[WHAT THE TASK REQUIRES]: Full transcription, minus images: write out the listing below exactly as it appears.
+++ DATASET EXTRACT +++
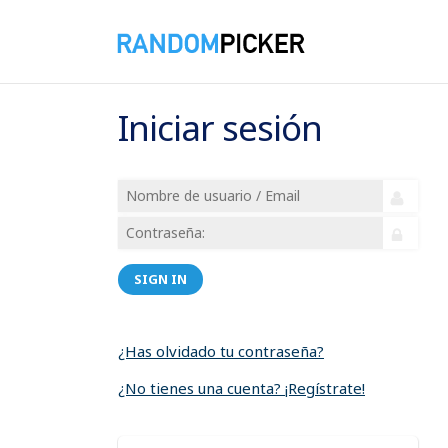
Iniciar sesión
SIGN IN
¿Has olvidado tu contraseña?
¿No tienes una cuenta? ¡Regístrate!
+++
[TASK ANSWER]:
Iniciar sesión
SIGN IN
¿Has olvidado tu contraseña?
¿No tienes una cuenta? ¡Regístrate!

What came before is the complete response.